Machine Learning May Be Key to the Future of Nuclear Energy
- crosswindcommunicati
- Jul 14, 2024
- 2 min read
Updated: Jul 19, 2024
Dr. Yang Liu, a professor in the Department of Nuclear Engineering, received a Distinguished Early Career Award from the U.S. Department of Energy for a proposal to investigate the use of machine learning in designing and understanding new nuclear reactors.
As in many areas of modern life, big data has become a big deal in nuclear engineering. A Texas A&M nuclear engineering professor will investigate artificial intelligence’s ability to harness data to improve the next generation of nuclear reactors.
Yang Liu, an assistant professor in the Texas A&M Department of Nuclear Engineering, is one of four researchers chosen for this year’s Distinguished Early Career Award from the U.S. Department of Energy’s Nuclear Energy University Program. This annual award provides funding for outstanding university faculty early in their careers who will help advance nuclear energy research.
Liu’s research focuses on the role of artificial intelligence (AI) and machine learning (ML) in designing and controlling nuclear reactors.
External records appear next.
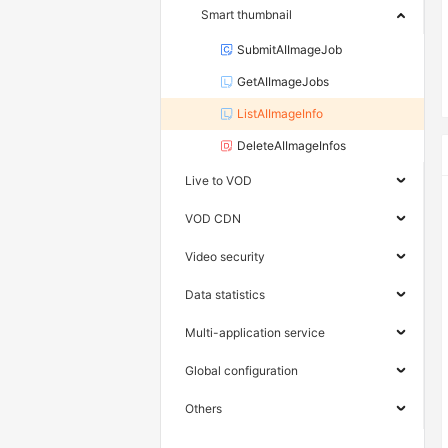
Smart thumbnail
SubmitAIImageJob
GetAIImageJobs
ListAIImageInfo
DeleteAIImageInfos
Live to VOD
VOD CDN
Video security
Data statistics
Multi-application service
Global configuration
Others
At Texas A&M, he established the Scientific Machine Learning for Advanced Reactor Technologies (SMART) laboratory, where he and his students focus on using ML to enhance simulations, engineering decisions, and the operation of nuclear systems.
During his doctoral studies at North Carolina State University, Liu used ML to research how fluids behave in a nuclear reactor. While a postdoctoral researcher at the University of Michigan, he complemented his computational expertise with more hands-on experimental thermal hydraulics.
“This project is a natural extension of my previous research experience and interests,” Liu said. “We’re trying to bring some innovation into a very traditional, but very important, area: reactor thermal hydraulics, which deals with the safety of a reactor system.”
While some popular AI applications, like ChatGPT, focus on generating text through natural language processing, the role of AI and ML in nuclear engineering is quite different. Here, AI processes and learns vast amount of data from simulations and experiments, enabling researchers to refine their understanding and enhance the design and safety of nuclear reactors.
This project is a natural extension of my previous research experience and interests. We’re trying to bring some innovation into a very traditional, but very important, area: reactor thermal hydraulics, which deals with the safety of a reactor system.
-Dr. Yang Liu
“We are in the era of big data, like on the internet, where people are generating texts, images, and videos on the level of terabytes every day,” Liu said. “In the nuclear engineering community, we're also entering an era of big data, which come from high-fidelity simulations and high-resolution experiments.”